Oral presentation — 25 points

Both partners are expected to be able to present the work independently.

Clarity and delivery (15 pts): Walk-through covers all 4 slides in ~3 min; narrative is clear to someone unfamiliar with the task; visuals support the explanation.
Depth and Q&A (10 pts): Responses show genuine understanding of the experiment, the confounds, and the course themes; uncertainty acknowledged where appropriate.

Peer feedback — 20 points

Due end of day Thursday April 9, submitted on Canvas/Gradescope (link shared on Ed before class).

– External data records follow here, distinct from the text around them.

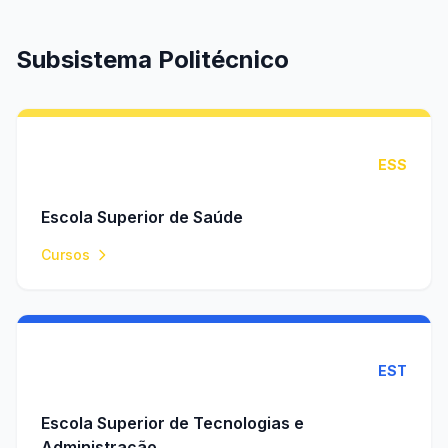
Subsistema Politécnico
ESS
Escola Superior de Saúde
Cursos
EST
Escola Superior de Tecnologias e
Administração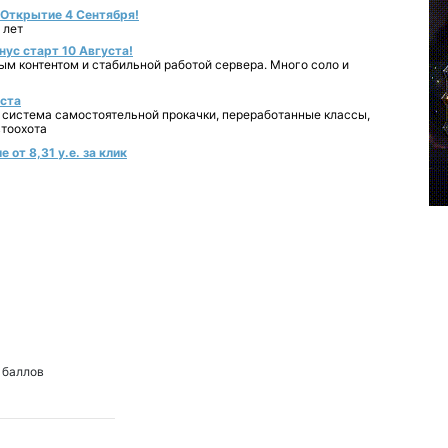
- Открытие 4 Сентября!
 лет
нус старт 10 Августа!
ным контентом и стабильной работой сервера. Много соло и
уста
 система самостоятельной прокачки, переработанные классы,
втоохота
от 8,31 у.е. за клик
баллов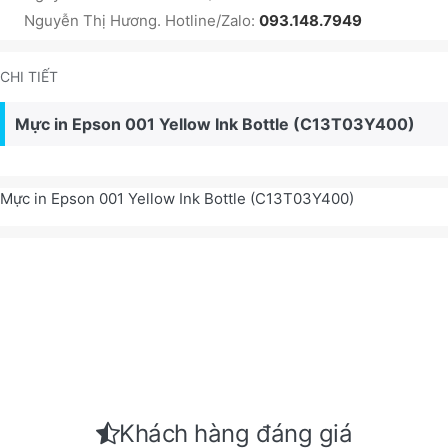
Nguyễn Thị Hương. Hotline/Zalo:
093.148.7949
CHI TIẾT
Mực in Epson 001 Yellow Ink Bottle (C13T03Y400)
Mực in Epson 001 Yellow Ink Bottle (C13T03Y400)
Khách hàng đáng giá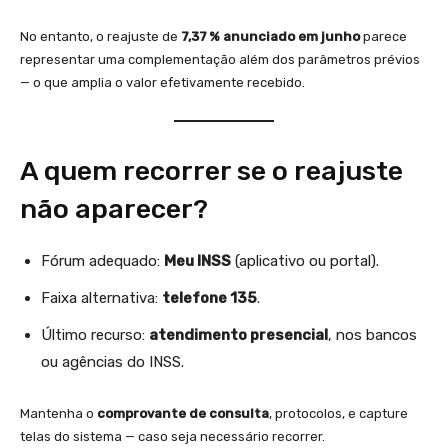
No entanto, o reajuste de
7,37 % anunciado em junho
parece
representar uma complementação além dos parâmetros prévios
— o que amplia o valor efetivamente recebido.
A quem recorrer se o reajuste
não aparecer?
Fórum adequado:
Meu INSS
(aplicativo ou portal).
Faixa alternativa:
telefone 135
.
Último recurso:
atendimento presencial
, nos bancos
ou agências do INSS.
Mantenha o
comprovante de consulta
, protocolos, e capture
telas do sistema — caso seja necessário recorrer.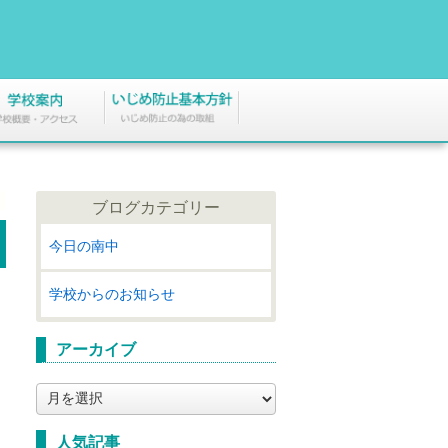
ブログカテゴリー
今日の南中
学校からのお知らせ
アーカイブ
ア
ー
カ
人気記事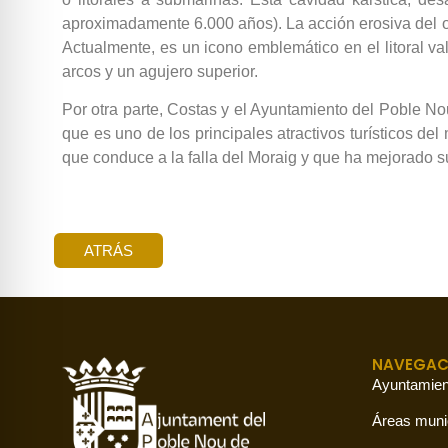
aproximadamente 6.000 años). La acción erosiva del ol
Actualmente, es un icono emblemático en el litoral v
arcos y un agujero superior.
Por otra parte, Costas y el Ayuntamiento del Poble Nou
que es uno de los principales atractivos turísticos 
que conduce a la falla del Moraig y que ha mejorado s
ATRÁS
NAVEGAC
Ayuntamien
Áreas muni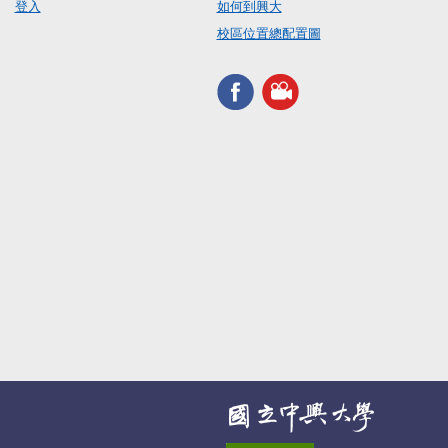
登入
如何到興大
校區位置總配置圖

While touring, complete one entry for each group you visit — cover both sessions (April 7 and April 9), minimum 5 groups total. For each group, rate three components on a 1–5 scale and write 1–2 sentences: research quality (hypothesis, experiment design, results), written poster (scientific narrative, conclusions, visual clarity), and oral presentation (walk-through clarity, depth of answers). Also answer: one thing that surprised you, or a question you’d want them to pursue. Peer feedback is graded on quality, not just completion — generic comments will not earn full credit.

Resources

Demo notebook: github.com/TekinGunasar/CPSY-1950-Project-Demo — complete example with NLL alignment scoring and open-environment simulation.
Psych-101 dataset: marcelbinz/Psych-101 on HuggingFace — 160 experiments, 60,092 participants, trial-by-trial natural language transcripts.
API access: CCV LiteLLM endpoint + API key sent to your Brown email via Virtu.
Questions: Post on Ed Discussion — this is the primary channel for all project questions. Office hours: Wednesdays 1:00–2:00 pm, Carney Innovation Hub Room 402.